I don't know. I got the 5K figure from a Wikipedia article (or maybe I read it wrong). Perhaps it is inaccurate. In my younger days I could handbomb a floor load of Campbell Soup in six to eight hours.. that's roughly 40K lbs. I'm not quite sure how handbombing soup cases compares to shovelling coal.. but likely similar effort and fitness required although the fireman is performing his task on a moving conveyance which added a degree of difficulty.. not to mention the heat.
I wish my memory were better...maybe what I read was 8 TONS a shift, which would be much more realistic. And I agree that a strapping young'un should be able to fire about 10-12 tons over four hours, although it would be a very tough first week or two... Hard on the back, bent and shoveling while pivoting, and doing it almost incessantly for his period of duty. Three friends and I unloaded 20 tons of cement off a flatbed when still in our teens, and each of us handled every bag at least once. I remember that as well as rolling and splitting large rounds cut off a towering fir four feet in diameter at the base of the trunk. I was by myself and had rented a gas splitter. I don't think I have ever worked so hard as that day, already 56 years old. And as you say, it might take time to work up to that level of consistent output, but.....sumbuddy had to do it!

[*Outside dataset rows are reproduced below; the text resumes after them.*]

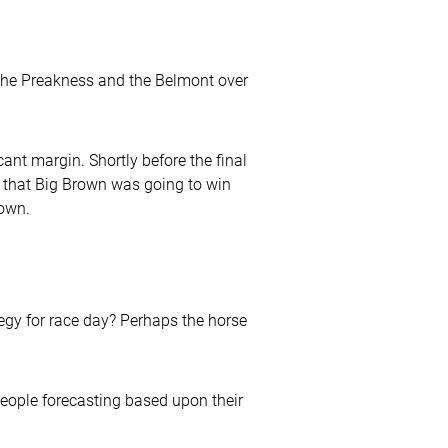
 the Preakness and the Belmont over
cant margin. Shortly before the final
ed that Big Brown was going to win
rown.
egy for race day? Perhaps the horse
 people forecasting based upon their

The high end of what was possible:
C. D. Young, PRR test engineer, said when they were testing the E6 in 1911 they used a fireman who had already shown his ability -- for three hours (3 hours continuously?) he had averaged 8400 lb/hr on an engine doing better than 60 mph.
I had a cab ride on Nevada Northern #81, a 2-8-0 back in April. For that relatively small train and relatively small distance, it seemed that the fireman shoveled a LOT of coal. He was a well built, young man, and perfectly capable, but the total trip was maybe an hour and a half, and the speed limit there is 15 mph.
I would imagine that a full 8 hour shift, not to metntion what passed for regular working hours in say, 1915, would be a workout that modern folks wouldn't be able to sustain.
David
timzC. D. Young, PRR test engineer, said when they were testing the E6 in 1911 they used a fireman who had already shown his ability -- for three hours (3 hours continuously?) he had averaged 8400 lb/hr on an engine doing better than 60 mph.
There are a couple of mentions in the Q2 test program that 'at the limit' it could be hard on the fireman to access and break open the bags fast enough to dump them into the stoker worm!
Actually, 8400 lb/hr in 1911 is hard to believe, on an E2 or whatever it was. Probably it was producing 1000 dbhp or less -- could it possibly have been that inefficient? (I seem not to have noted where I saw Young's statement.)
Somebody find the original book that has the test-plant results and discussion from the St. Louis exposition operation [that's the book with the detail discussion of the original tandem-compound Santa Fe 2-10-2]. Look at the runs that determine the functional grate limit. That would be the economic highest firing rate considered, easily 50lb/hr/sq.ft. even with relatively crappy draft.
At one time the book was available for PDF download via Google Books, with scans for the fold-outs.
I believe there are more recent tables and graphs in Chapelon's La Locomotive a Vapeur -- check the '52 Carpenter translation first. I know there are some in the untranslated volume 2.